Die Bevölkerung sei zu grösster Wachsamkeit aufgerufen, sagte die Direktorin des staatlichen Gesundheitsdienstes, Jane Aceng, am Montag der Nachrichtenagentur DPA. Das Gesundheitsministerium habe alle medizinischen Notfallteams reaktiviert, die über Erfahrung bei der Bekämpfung von lebensgefährlichen Viruserkrankungen verfügten.

60 Personen unter Quarantäne

Bisherige Ausbrüche in Uganda konnten relativ rasch eingedämmt werden. Präsident Yoweri Museveni rief die Bevölkerung dazu auf, Ruhe zu bewahren. Die Menschen sollten Berührungen vermeiden und mit den Gesundheitshelfern kooperieren.

Der am Marburg-Fieber gestorbene Mann hatte den Behördenangaben zufolge in einem christlichen Missionsspital in Kampala als Röntgenassistent gearbeitet. Zu den unter Quarantäne gestellten Menschen gehören 38 Mitarbeiter dieses Spitals sowie 22 Angestellte einer weiteren Klinik, die im Distrikt Kasese rund 30 Kilometer von der Hauptstadt entfernt ist.

Sehr oft tödlich

Infektionen mit dem Marburg-Virus sind zwar selten, verlaufen aber nach Angaben der Weltgesundheitsorganisation (WHO) sehr oft tödlich. Zuletzt war die Krankheit 2012 in Uganda ausgebrochen, neun Menschen kamen nach WHO-Angaben ums Leben. 2008 starb eine Niederländerin, die sich in Uganda mit dem Virus infiziert hatte. Den grössten Ausbruch gab es zwischen 2004 und 2005 in Angola mit mehreren Hundert Toten.

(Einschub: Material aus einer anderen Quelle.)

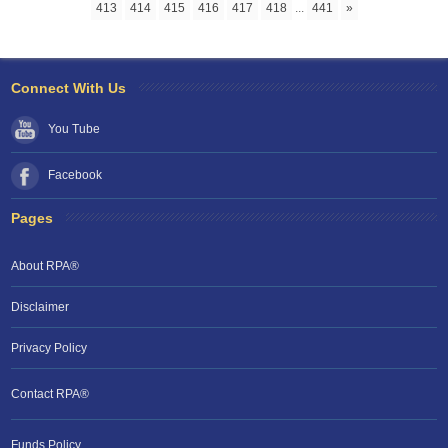
413
414
415
416
417
418
...
441
»
Connect With Us
You Tube
Facebook
Pages
About RPA®
Disclaimer
Privacy Policy
Contact RPA®
Funds Policy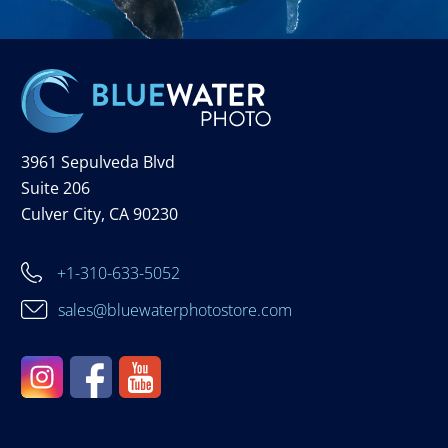
3961 Sepulveda Blvd
Suite 206
Culver City, CA 90230
+1-310-633-5052
sales@bluewaterphotostore.com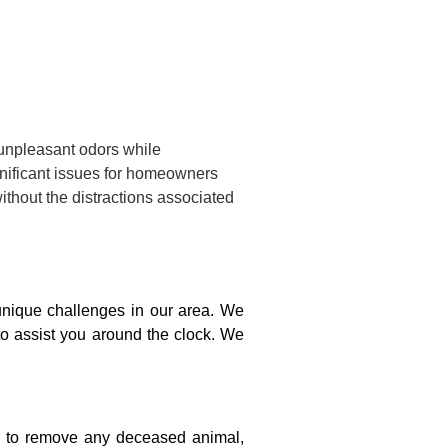
 unpleasant odors while
gnificant issues for homeowners
ithout the distractions associated
nique challenges in our area. We
to assist you around the clock. We
on to remove any deceased animal,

Die Krankheit beginnt mit Kopfschmerzen und Unwohlsein. Hohes Fieber, Organversagen und Herz-Kreislauf-Beschwerden sind weitere Symptome. Zwischen dem fünften und siebten Tag kommt es oft zu schweren Blutungen aus Körperöffnungen und in den inneren Organen (hämorrhagisches Fieber).

Es gibt weder einen schützenden Impfstoff noch eine Therapie. Die Todesrate lag bei den bisherigen Ausbrüchen zwischen 24 und 88 Prozent.

Mit Ebola verwandt

Ebola- und Marburg-Virus gehören zu den sogenannten Filoviren. Infektionen mit dem Marburg-Virus haben sich bisher aber nicht so weit ausgebreitet wie Ebola-Epidemien.

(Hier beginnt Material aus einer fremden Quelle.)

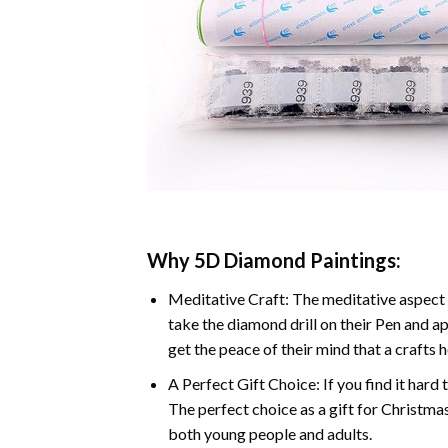
Why 5D Diamond Paintings:
Meditative Craft: The meditative aspect 
take the diamond drill on their Pen and ap
get the peace of their mind that a crafts 
A Perfect Gift Choice: If you find it hard 
The perfect choice as a gift for Christmas
both young people and adults.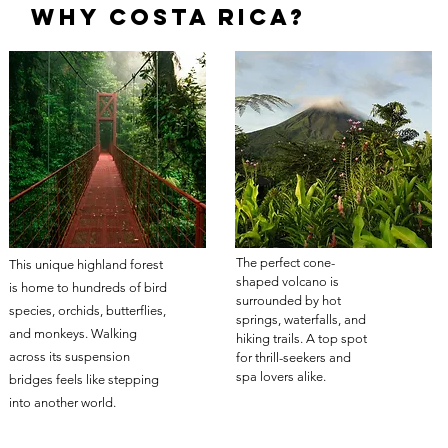
Why Costa rica?
The perfect cone-
This unique highland forest
shaped volcano is
is home to hundreds of bird
surrounded by hot
species, orchids, butterflies,
springs, waterfalls, and
and monkeys. Walking
hiking trails. A top spot
across its suspension
for thrill-seekers and
spa lovers alike.
bridges feels like stepping
into another world.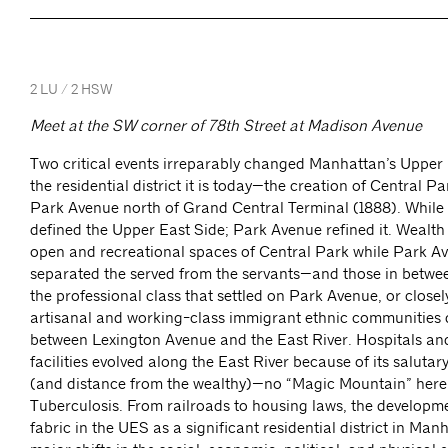
2 LU / 2 HSW
Meet at the SW corner of 78th Street at Madison Avenue
Two critical events irreparably changed Manhattan’s Upper 
the residential district it is today—the creation of Central P
Park Avenue north of Grand Central Terminal (1888). While
defined the Upper East Side; Park Avenue refined it. Wealth
open and recreational spaces of Central Park while Park Av
separated the served from the servants—and those in betwee
the professional class that settled on Park Avenue, or closely
artisanal and working-class immigrant ethnic communities
between Lexington Avenue and the East River. Hospitals an
facilities evolved along the East River because of its saluta
(and distance from the wealthy)—no “Magic Mountain” here 
Tuberculosis. From railroads to housing laws, the developm
fabric in the UES as a significant residential district in Ma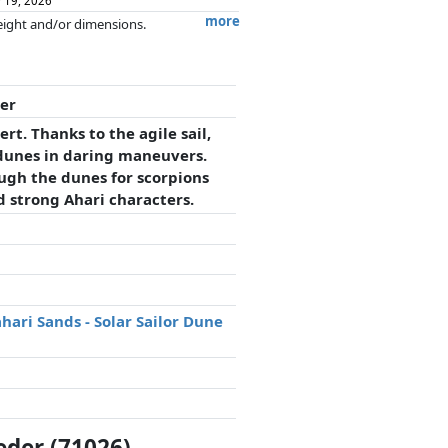
 19, 2026
more
weight and/or dimensions.
artners has no influence whatsoever on
der
rt. Thanks to the agile sail,
 dunes in daring maneuvers.
ough the dunes for scorpions
d strong Ahari characters.
hari Sands - Solar Sailor Dune
eder (71026)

Erstmals registriert wurde das Marburg-Virus im Sommer 1967 im Labor eines Pharma-Unternehmens im deutschen Marburg – wodurch es seinen Namen bekam. Der Erreger war mit erkrankten Versuchsaffen aus Uganda nach Deutschland gelangt. Er verbreitete sich von Marburg aus auch nach Frankfurt am Main und Belgrad. Von insgesamt 31 Infizierten starben sieben.

Wahrscheinlich sind afrikanische Flughunde das Wirtstier für das Virus. Forscher hatten die Tiere in Westuganda und Kongo-Brazzaville untersucht und in vier von 283 Nilflughunden Erbgut von Marburg-Viren gefunden. Die Tiere werden von Menschen gejagt und verzehrt.

(sda)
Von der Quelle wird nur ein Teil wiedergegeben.